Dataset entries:

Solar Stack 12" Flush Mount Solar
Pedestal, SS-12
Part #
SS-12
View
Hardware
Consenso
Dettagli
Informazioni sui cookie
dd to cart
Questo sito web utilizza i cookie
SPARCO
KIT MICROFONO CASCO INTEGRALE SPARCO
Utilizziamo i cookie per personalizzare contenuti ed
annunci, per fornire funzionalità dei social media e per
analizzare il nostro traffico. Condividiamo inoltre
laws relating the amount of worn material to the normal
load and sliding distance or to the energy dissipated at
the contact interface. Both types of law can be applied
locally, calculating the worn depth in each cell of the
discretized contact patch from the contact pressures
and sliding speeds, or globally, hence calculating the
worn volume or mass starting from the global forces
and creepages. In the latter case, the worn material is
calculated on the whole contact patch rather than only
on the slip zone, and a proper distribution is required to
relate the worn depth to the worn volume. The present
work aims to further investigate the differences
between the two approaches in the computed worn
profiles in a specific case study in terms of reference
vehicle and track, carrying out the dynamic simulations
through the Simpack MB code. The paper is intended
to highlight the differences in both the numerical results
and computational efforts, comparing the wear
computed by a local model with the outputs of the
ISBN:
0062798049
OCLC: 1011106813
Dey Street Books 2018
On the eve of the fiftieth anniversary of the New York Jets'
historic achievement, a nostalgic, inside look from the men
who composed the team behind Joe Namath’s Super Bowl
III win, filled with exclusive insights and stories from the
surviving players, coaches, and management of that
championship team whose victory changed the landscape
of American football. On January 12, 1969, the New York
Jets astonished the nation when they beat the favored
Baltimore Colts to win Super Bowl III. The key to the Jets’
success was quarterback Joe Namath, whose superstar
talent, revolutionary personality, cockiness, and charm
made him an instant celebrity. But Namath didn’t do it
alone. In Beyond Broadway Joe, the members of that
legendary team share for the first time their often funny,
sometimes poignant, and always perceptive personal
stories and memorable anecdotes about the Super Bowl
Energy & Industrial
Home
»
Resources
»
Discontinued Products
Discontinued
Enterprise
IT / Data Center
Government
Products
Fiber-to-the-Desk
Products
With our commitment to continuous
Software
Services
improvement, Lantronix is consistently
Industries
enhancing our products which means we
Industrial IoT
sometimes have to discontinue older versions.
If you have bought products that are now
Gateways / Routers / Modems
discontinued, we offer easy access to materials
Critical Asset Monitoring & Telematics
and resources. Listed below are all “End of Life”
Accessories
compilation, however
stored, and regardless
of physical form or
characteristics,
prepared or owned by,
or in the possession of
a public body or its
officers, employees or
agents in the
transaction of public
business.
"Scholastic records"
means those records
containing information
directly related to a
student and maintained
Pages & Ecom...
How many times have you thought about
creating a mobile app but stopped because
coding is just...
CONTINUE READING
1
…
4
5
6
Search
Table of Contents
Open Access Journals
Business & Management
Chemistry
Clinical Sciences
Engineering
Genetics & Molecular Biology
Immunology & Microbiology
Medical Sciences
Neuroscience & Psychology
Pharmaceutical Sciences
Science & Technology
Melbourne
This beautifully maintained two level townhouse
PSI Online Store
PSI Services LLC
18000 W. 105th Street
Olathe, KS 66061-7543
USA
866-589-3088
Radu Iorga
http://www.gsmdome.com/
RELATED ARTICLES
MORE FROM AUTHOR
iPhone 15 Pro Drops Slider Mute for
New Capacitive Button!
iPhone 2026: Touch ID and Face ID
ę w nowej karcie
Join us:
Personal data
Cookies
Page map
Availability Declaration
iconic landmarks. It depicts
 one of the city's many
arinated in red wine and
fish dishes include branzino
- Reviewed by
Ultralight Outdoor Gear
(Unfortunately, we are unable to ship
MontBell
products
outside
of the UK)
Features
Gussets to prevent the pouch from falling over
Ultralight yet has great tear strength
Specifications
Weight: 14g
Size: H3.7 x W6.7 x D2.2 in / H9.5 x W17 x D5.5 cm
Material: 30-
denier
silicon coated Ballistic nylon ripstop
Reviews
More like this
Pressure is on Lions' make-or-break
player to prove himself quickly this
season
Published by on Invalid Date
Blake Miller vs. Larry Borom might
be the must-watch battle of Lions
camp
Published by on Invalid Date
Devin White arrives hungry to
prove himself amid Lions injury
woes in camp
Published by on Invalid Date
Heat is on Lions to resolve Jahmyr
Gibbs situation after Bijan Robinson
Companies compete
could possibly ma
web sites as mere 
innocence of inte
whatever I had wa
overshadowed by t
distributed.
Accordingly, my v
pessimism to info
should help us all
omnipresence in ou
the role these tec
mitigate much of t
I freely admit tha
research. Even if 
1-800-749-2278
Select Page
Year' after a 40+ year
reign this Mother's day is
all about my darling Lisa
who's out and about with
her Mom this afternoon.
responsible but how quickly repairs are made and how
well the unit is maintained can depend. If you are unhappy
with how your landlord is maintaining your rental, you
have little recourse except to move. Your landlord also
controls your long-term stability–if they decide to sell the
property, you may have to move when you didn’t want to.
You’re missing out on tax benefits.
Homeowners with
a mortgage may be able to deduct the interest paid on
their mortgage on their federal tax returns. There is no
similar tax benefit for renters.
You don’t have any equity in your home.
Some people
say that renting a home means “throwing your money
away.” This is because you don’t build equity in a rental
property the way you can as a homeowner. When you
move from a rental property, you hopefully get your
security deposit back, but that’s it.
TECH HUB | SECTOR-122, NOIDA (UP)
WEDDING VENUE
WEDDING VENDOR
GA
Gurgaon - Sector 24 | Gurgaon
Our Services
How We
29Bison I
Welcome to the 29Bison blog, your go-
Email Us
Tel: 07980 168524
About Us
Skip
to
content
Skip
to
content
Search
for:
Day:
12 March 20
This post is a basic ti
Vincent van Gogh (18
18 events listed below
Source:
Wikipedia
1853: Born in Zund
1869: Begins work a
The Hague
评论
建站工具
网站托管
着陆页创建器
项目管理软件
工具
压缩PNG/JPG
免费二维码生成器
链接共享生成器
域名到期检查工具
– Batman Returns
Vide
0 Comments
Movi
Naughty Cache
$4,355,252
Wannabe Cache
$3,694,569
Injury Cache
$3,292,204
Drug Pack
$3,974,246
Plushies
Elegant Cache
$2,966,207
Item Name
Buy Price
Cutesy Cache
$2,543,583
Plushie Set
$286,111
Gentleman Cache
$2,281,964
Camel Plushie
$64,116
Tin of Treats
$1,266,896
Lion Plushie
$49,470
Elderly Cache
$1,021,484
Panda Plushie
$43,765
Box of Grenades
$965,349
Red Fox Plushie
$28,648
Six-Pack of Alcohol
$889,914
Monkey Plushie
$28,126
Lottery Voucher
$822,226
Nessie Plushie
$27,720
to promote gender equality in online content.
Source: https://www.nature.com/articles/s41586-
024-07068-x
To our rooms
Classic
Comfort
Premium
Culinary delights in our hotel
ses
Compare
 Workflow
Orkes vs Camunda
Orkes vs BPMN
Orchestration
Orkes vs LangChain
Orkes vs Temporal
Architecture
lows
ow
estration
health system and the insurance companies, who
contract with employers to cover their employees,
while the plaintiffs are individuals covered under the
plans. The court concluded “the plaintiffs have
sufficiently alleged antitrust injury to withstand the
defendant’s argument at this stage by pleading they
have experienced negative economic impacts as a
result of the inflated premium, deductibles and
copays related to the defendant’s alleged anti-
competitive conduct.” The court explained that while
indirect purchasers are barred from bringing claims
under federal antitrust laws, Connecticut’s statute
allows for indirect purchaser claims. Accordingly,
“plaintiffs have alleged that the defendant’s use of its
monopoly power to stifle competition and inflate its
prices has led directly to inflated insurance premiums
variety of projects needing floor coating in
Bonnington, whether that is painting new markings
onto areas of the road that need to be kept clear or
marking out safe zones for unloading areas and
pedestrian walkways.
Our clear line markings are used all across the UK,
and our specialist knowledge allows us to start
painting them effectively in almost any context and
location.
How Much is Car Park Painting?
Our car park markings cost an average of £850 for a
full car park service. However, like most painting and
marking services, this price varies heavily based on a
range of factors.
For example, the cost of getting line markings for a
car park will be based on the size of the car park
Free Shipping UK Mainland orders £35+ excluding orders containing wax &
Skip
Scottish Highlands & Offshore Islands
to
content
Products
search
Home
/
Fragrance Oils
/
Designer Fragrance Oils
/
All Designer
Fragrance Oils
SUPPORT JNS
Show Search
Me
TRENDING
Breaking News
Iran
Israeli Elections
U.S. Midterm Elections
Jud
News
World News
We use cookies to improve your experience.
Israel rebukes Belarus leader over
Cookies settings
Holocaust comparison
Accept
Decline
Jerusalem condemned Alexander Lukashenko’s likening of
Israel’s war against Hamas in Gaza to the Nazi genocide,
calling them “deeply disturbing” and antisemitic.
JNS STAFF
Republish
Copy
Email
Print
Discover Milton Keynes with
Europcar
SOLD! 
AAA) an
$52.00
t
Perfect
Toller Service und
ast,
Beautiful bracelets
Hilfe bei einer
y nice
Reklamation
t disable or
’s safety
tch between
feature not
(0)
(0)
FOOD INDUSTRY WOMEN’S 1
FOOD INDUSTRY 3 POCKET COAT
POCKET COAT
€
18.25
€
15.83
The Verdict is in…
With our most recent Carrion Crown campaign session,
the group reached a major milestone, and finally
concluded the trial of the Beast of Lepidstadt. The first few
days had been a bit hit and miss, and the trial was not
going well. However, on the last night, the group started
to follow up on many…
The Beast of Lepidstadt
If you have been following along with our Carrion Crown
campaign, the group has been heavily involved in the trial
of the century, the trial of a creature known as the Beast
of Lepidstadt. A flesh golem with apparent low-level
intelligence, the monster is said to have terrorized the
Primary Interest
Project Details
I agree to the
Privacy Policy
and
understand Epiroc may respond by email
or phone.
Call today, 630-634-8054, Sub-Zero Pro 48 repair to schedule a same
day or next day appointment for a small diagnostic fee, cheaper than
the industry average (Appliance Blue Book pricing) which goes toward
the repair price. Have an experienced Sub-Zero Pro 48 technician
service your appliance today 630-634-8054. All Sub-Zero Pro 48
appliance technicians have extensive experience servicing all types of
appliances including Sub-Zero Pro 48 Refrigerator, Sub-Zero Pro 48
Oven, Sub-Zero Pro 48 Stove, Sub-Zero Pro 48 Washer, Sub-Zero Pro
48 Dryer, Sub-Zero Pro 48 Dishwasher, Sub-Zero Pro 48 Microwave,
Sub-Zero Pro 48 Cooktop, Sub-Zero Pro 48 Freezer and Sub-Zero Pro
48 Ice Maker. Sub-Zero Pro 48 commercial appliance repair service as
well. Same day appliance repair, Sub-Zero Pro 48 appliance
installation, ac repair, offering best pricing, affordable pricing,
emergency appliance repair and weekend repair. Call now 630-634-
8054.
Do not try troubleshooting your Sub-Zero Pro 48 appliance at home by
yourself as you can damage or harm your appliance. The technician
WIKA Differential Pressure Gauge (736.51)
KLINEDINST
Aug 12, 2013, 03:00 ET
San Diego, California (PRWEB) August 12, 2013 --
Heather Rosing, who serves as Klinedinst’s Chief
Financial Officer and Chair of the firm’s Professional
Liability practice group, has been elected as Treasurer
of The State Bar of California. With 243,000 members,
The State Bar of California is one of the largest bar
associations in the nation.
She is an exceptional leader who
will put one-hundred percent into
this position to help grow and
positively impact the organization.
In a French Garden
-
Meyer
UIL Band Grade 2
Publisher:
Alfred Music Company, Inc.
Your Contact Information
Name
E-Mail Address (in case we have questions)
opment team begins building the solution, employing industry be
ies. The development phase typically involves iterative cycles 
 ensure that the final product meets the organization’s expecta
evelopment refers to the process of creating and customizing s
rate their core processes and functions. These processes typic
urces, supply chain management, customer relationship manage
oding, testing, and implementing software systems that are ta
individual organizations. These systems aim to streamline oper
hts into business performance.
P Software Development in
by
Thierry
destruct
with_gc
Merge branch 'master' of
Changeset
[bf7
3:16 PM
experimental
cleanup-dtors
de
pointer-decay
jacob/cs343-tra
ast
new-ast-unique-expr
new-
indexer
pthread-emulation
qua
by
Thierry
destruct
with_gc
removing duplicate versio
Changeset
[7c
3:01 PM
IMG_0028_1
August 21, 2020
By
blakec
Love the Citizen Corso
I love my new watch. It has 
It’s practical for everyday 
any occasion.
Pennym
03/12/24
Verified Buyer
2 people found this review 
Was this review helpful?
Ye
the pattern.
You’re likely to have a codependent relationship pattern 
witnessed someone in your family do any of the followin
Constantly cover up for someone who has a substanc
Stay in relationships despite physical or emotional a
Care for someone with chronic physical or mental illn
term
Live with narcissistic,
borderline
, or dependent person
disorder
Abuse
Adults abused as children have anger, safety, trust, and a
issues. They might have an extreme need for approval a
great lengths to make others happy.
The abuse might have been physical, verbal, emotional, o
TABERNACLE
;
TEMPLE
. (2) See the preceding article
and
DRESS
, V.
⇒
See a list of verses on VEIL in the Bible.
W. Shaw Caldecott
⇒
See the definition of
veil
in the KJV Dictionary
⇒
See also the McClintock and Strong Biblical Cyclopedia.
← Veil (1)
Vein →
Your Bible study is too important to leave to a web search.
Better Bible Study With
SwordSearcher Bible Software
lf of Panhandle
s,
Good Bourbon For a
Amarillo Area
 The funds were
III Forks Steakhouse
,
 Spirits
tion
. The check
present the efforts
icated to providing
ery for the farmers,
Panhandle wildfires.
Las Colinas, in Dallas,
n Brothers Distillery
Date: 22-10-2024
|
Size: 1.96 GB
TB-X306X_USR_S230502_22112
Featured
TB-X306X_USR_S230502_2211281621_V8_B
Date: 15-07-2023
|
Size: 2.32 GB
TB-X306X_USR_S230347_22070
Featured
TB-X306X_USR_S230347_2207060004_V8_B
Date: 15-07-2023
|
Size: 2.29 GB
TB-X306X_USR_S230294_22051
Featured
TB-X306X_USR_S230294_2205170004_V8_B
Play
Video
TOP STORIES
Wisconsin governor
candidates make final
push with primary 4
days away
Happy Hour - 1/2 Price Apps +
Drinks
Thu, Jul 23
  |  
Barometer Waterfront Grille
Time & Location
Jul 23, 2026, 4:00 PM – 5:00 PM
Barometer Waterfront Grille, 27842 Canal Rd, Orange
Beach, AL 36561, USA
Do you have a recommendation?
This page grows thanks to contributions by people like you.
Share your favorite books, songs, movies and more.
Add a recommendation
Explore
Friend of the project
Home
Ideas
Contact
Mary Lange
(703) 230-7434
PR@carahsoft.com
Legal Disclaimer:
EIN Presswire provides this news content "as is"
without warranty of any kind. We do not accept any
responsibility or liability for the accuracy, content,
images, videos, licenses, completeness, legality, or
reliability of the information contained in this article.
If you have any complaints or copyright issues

TASK BRIEF:
Only a number should be given in reply: how many lines in the entries above hold "sliding".

PROBLEM SOLUTION:
2